TASK DESCRIPTION: Return each line of the entries that mentions the word "стиле".

DATA RECORDS:
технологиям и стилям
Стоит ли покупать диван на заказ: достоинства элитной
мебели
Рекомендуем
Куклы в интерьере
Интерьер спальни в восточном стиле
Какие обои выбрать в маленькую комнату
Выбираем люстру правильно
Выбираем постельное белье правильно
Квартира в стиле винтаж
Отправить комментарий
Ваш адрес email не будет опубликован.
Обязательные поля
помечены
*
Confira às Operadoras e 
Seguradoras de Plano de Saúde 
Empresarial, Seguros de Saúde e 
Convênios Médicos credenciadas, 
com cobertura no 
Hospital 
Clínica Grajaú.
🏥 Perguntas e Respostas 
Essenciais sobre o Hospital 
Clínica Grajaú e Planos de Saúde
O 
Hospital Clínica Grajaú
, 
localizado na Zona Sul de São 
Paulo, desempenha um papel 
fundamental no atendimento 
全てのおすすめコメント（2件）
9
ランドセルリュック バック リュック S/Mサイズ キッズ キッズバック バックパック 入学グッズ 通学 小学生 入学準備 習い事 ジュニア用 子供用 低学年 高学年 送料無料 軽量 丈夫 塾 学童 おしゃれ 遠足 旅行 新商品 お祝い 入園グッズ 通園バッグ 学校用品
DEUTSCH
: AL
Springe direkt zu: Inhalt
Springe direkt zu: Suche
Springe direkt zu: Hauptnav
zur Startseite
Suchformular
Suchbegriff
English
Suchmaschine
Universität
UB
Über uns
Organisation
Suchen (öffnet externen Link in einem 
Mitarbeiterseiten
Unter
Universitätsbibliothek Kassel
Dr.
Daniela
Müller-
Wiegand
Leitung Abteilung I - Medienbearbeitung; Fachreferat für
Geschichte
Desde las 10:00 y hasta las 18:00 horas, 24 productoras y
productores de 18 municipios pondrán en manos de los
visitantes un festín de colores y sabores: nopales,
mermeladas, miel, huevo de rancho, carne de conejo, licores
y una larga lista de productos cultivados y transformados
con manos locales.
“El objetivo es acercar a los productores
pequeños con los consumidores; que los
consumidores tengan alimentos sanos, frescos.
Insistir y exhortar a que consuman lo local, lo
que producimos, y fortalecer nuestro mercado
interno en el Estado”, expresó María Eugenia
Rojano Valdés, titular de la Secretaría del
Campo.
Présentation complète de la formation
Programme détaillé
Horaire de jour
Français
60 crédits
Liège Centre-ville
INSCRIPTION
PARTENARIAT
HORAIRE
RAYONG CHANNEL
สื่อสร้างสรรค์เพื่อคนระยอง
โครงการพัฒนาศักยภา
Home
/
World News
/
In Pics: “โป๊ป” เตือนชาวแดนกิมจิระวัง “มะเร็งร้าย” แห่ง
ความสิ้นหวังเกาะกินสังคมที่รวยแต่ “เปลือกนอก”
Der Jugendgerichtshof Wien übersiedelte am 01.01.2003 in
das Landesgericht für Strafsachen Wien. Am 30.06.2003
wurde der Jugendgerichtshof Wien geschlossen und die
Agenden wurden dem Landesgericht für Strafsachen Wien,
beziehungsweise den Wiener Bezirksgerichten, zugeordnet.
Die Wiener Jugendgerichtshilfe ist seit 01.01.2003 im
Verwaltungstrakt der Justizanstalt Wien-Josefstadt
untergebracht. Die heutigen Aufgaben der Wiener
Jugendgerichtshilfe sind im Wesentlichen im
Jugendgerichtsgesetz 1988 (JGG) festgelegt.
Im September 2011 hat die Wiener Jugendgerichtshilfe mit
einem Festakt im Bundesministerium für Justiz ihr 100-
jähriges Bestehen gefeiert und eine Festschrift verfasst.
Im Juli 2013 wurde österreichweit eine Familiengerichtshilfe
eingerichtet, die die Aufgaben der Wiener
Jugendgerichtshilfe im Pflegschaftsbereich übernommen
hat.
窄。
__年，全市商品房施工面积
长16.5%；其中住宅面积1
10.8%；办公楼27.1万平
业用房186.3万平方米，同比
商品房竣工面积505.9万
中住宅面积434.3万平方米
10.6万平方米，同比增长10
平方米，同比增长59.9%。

COMPLETED EXERCISE:
Интерьер спальни в восточном стиле
Квартира в стиле винтаж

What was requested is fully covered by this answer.